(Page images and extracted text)
- - - -

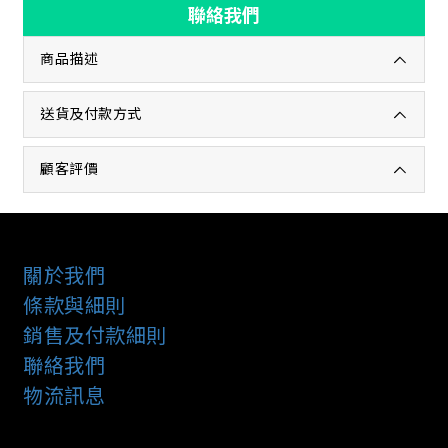
聯絡我們
商品描述
送貨及付款方式
顧客評價
關於我們
條款與細則
銷售及付款細則
聯絡我們
物流訊息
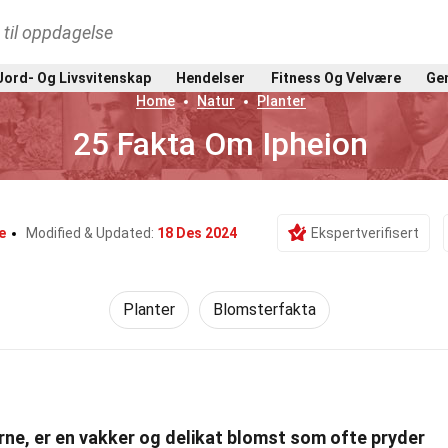
t til oppdagelse
Jord- Og Livsvitenskap
Hendelser
Fitness Og Velvære
Gen
Home
Natur
Planter
25 Fakta Om Ipheion
e
Modified & Updated:
18 Des 2024
Ekspertverifisert
Planter
Blomsterfakta
rne, er en vakker og delikat blomst som ofte pryder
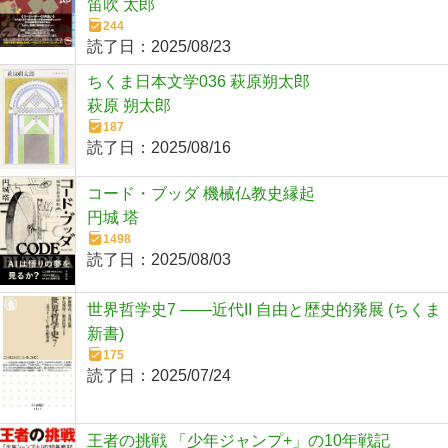
笛吹 太郎
244
読了日：
2025/08/23
ちくま日本文学036 萩原朔太郎
萩原 朔太郎
187
読了日：
2025/08/16
コード・ブッダ 機械仏教史縁起
円城 塔
1498
読了日：
2025/08/03
世界哲学史7 ――近代II 自由と歴史的発展 (ちくま
新書)
175
読了日：
2025/07/24
王者の挑戦 「少年ジャンプ+」の10年戦記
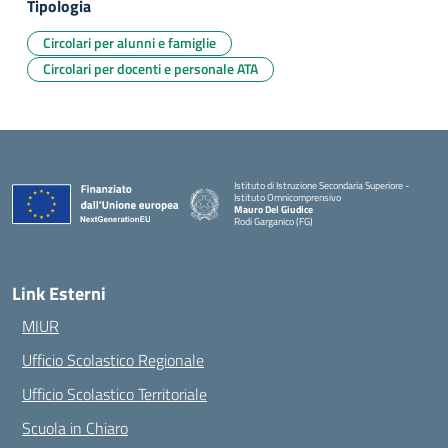
Tipologia
Circolari per alunni e famiglie
Circolari per docenti e personale ATA
Istituto di Istruzione Secondaria Superiore -
Istituto Omnicomprensivo
Mauro Del Giudice
Rodi Garganico (FG)
— Visita la pagina iniziale della scuola
Link Esterni
MIUR
Ufficio Scolastico Regionale
Ufficio Scolastico Territoriale
Scuola in Chiaro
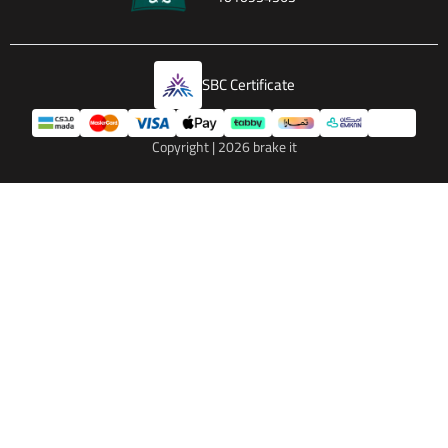
SBC Certificate
Copyright | 2026
brake it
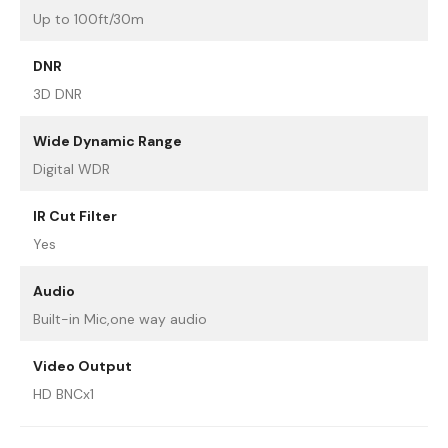
Up to 100ft/30m
DNR
3D DNR
Wide Dynamic Range
Digital WDR
IR Cut Filter
Yes
Audio
Built-in Mic,one way audio
Video Output
HD BNCx1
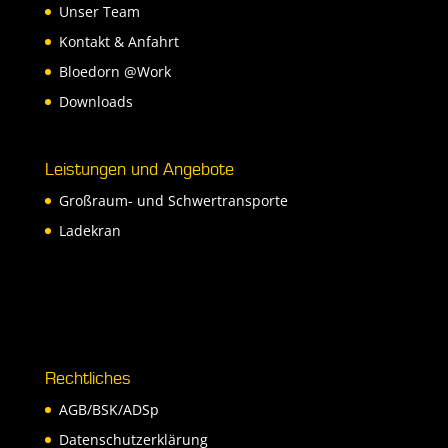
Unser Team
Kontakt & Anfahrt
Bloedorn @Work
Downloads
Leistungen und Angebote
Großraum- und Schwertransporte
Ladekran
Rechtliches
AGB/BSK/ADSp
Datenschutzerklärung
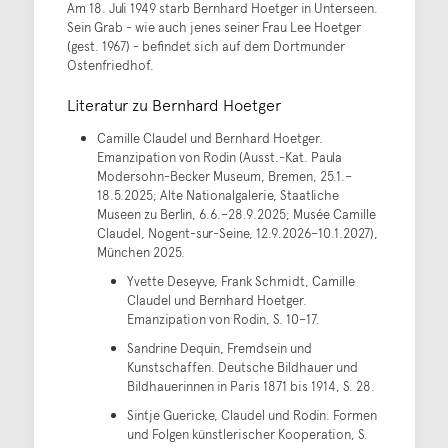
Am 18. Juli 1949 starb Bernhard Hoetger in Unterseen.
Sein Grab - wie auch jenes seiner Frau Lee Hoetger
(gest. 1967) - befindet sich auf dem Dortmunder
Ostenfriedhof.
Literatur zu Bernhard Hoetger
Camille Claudel und Bernhard Hoetger.
Emanzipation von Rodin (Ausst.-Kat. Paula
Modersohn-Becker Museum, Bremen, 25.1.–
18.5.2025; Alte Nationalgalerie, Staatliche
Museen zu Berlin, 6.6.–28.9.2025; Musée Camille
Claudel, Nogent-sur-Seine, 12.9.2026–10.1.2027),
München 2025.
Yvette Deseyve, Frank Schmidt, Camille
Claudel und Bernhard Hoetger.
Emanzipation von Rodin, S. 10–17.
Sandrine Dequin, Fremdsein und
Kunstschaffen. Deutsche Bildhauer und
Bildhauerinnen in Paris 1871 bis 1914, S. 28.
Sintje Guericke, Claudel und Rodin. Formen
und Folgen künstlerischer Kooperation, S.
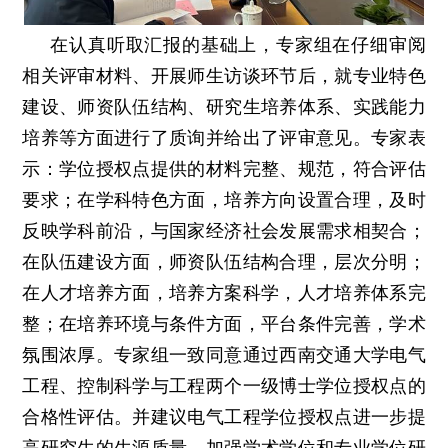
在认真听取汇报的基础上，专家组在仔细审阅
相关评审材料、开展师生访谈环节后，就专业特色
建设、师资队伍结构、研究生培养体系、实践能力
培养等方面进行了质询并给出了评审意见。专家表
示：学位授权点提供的材料完整、规范，符合评估
要求；在学科特色方面，培养方向设置合理，及时
反映学科前沿，与国家经济社会发展需求相契合；
在队伍建设方面，师资队伍结构合理，层次分明；
在人才培养方面，培养方案科学，人才培养体系完
整；在培养环境与条件方面，平台条件完善，学术
氛围浓厚。专家组一致同意通过西南交通大学电气
工程、控制科学与工程两个一级博士学位授权点的
合格性评估。并建议电气工程学位授权点进一步提
高研究生的生源质量，加强学术学位和专业学位研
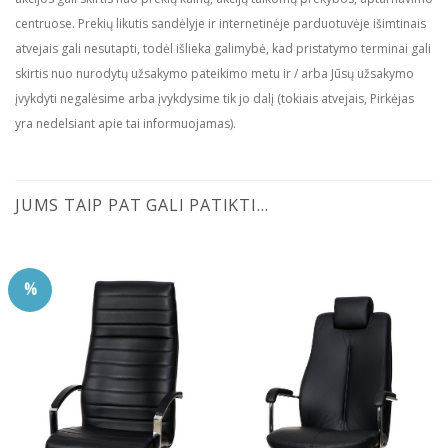
centruose. Prekių likutis sandėlyje ir internetinėje parduotuvėje išimtinais
atvejais gali nesutapti, todėl išlieka galimybė, kad pristatymo terminai gali
skirtis nuo nurodytų užsakymo pateikimo metu ir / arba Jūsų užsakymo
įvykdyti negalėsime arba įvykdysime tik jo dalį (tokiais atvejais, Pirkėjas
yra nedelsiant apie tai informuojamas).
JUMS TAIP PAT GALI PATIKTI…
%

- - - -

- _What is required_
Could you repeat each line above exactly as written? Omit the pictures.

- _Exercise answer_
聯絡我們
商品描述
送貨及付款方式
顧客評價
關於我們
條款與細則
銷售及付款細則
聯絡我們
物流訊息
t til oppdagelse
Jord- Og Livsvitenskap
Hendelser
Fitness Og Velvære
Gen
Home
Natur
Planter
25 Fakta Om Ipheion
e
Modified & Updated:
18 Des 2024
Ekspertverifisert
Planter
Blomsterfakta
rne, er en vakker og delikat blomst som ofte pryder
笛吹 太郎
244
読了日：
2025/08/23
ちくま日本文学036 萩原朔太郎
萩原 朔太郎
187
読了日：
2025/08/16
コード・ブッダ 機械仏教史縁起
円城 塔
1498
読了日：
2025/08/03
世界哲学史7 ――近代II 自由と歴史的発展 (ちくま
新書)
175
読了日：
2025/07/24
王者の挑戦 「少年ジャンプ+」の10年戦記
Tipologia
Circolari per alunni e famiglie
Circolari per docenti e personale ATA
Istituto di Istruzione Secondaria Superiore -
Istituto Omnicomprensivo
Mauro Del Giudice
Rodi Garganico (FG)
— Visita la pagina iniziale della scuola
Link Esterni
MIUR
Ufficio Scolastico Regionale
Ufficio Scolastico Territoriale
Scuola in Chiaro
SBC Certificate
Copyright | 2026
brake it
Up to 100ft/30m
DNR
3D DNR
Wide Dynamic Range
Digital WDR
IR Cut Filter
Yes
Audio
Built-in Mic,one way audio
Video Output
HD BNCx1
Unser Team
Kontakt & Anfahrt
Bloedorn @Work
Downloads
Leistungen und Angebote
Großraum- und Schwertransporte
Ladekran
Rechtliches
AGB/BSK/ADSp
Datenschutzerklärung
Am 18. Juli 1949 starb Bernhard Hoetger in Unterseen.
Sein Grab - wie auch jenes seiner Frau Lee Hoetger
(gest. 1967) - befindet sich auf dem Dortmunder
Ostenfriedhof.
Literatur zu Bernhard Hoetger
Camille Claudel und Bernhard Hoetger.
Emanzipation von Rodin (Ausst.-Kat. Paula
Modersohn-Becker Museum, Bremen, 25.1.–
18.5.2025; Alte Nationalgalerie, Staatliche
Museen zu Berlin, 6.6.–28.9.2025; Musée Camille
Claudel, Nogent-sur-Seine, 12.9.2026–10.1.2027),
München 2025.
Yvette Deseyve, Frank Schmidt, Camille
Claudel und Bernhard Hoetger.
Emanzipation von Rodin, S. 10–17.
Sandrine Dequin, Fremdsein und
Kunstschaffen. Deutsche Bildhauer und
Bildhauerinnen in Paris 1871 bis 1914, S. 28.
Sintje Guericke, Claudel und Rodin. Formen
und Folgen künstlerischer Kooperation, S.
在认真听取汇报的基础上，专家组在仔细审阅
相关评审材料、开展师生访谈环节后，就专业特色
建设、师资队伍结构、研究生培养体系、实践能力
培养等方面进行了质询并给出了评审意见。专家表
示：学位授权点提供的材料完整、规范，符合评估
要求；在学科特色方面，培养方向设置合理，及时
反映学科前沿，与国家经济社会发展需求相契合；
在队伍建设方面，师资队伍结构合理，层次分明；
在人才培养方面，培养方案科学，人才培养体系完
整；在培养环境与条件方面，平台条件完善，学术
氛围浓厚。专家组一致同意通过西南交通大学电气
工程、控制科学与工程两个一级博士学位授权点的
合格性评估。并建议电气工程学位授权点进一步提
高研究生的生源质量，加强学术学位和专业学位研
centruose. Prekių likutis sandėlyje ir internetinėje parduotuvėje išimtinais
atvejais gali nesutapti, todėl išlieka galimybė, kad pristatymo terminai gali
skirtis nuo nurodytų užsakymo pateikimo metu ir / arba Jūsų užsakymo
įvykdyti negalėsime arba įvykdysime tik jo dalį (tokiais atvejais, Pirkėjas
yra nedelsiant apie tai informuojamas).
JUMS TAIP PAT GALI PATIKTI…
%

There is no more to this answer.